All too often, when a new occupational license is proposed in the state Legislature, the measure passes with little scrutiny and a previously unregulated profession is suddenly saddled with the most restrictive form of regulation. These licenses, in turn, can fence out aspiring workers, drive up costs for consumers and stifle innovation.

There are encouraging signs, however, that Wisconsin legislators are willing to slow down the process and consider less restrictive alternatives. When a bill to license a handful of public insurance adjusters in the state was introduced, the Badger Institute encouraged legislators to consider a range of less burdensome options. Legislators listened and voted to implement a voluntary registration for in-state practitioners and a mandatory registration for those from outside Wisconsin. The measure unanimously passed a Senate committee and was passed today by the full Senate.

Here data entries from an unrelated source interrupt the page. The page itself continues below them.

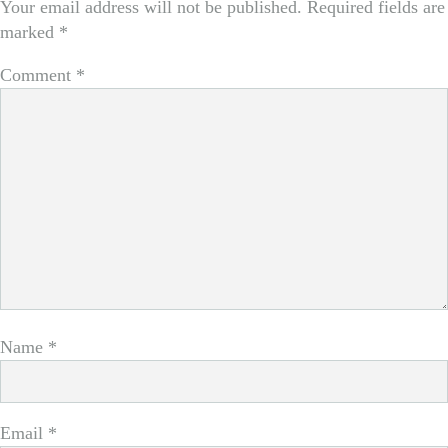
Your email address will not be published.
Required fields are
marked
*
Comment
*
Name
*
Email
*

“This vote is a move in the right direction,” said Julie Grace, policy analyst for the Badger Institute and author of “Absence and Violation,” a new report that examines Wisconsin licensing boards. “Lawmakers should consider the full range of options before moving to fully license a profession. Unless there is potential for demonstrated and substantial harm to public health and safety, a license isn’t justified.”

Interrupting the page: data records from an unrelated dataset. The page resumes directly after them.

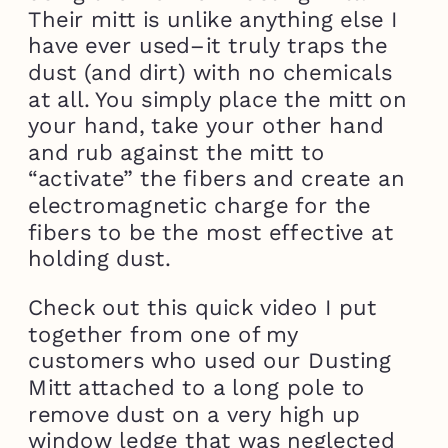
Their mitt is unlike anything else I
have ever used–it truly traps the
dust (and dirt) with no chemicals
at all. You simply place the mitt on
your hand, take your other hand
and rub against the mitt to
“activate” the fibers and create an
electromagnetic charge for the
fibers to be the most effective at
holding dust.
Check out this quick video I put
together from one of my
customers who used our Dusting
Mitt attached to a long pole to
remove dust on a very high up
window ledge that was neglected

Optional registration like the one included in this bill provides consumers with valuable information when hiring a public adjuster. It also allows in-state adjusters to choose for themselves — rather than be mandated by the state — whether they want to complete a registration or not. Registration for out-of-state adjusters will address concerns about unscrupulous providers coming into the state to take advantage of Wisconsin residents following a natural disaster.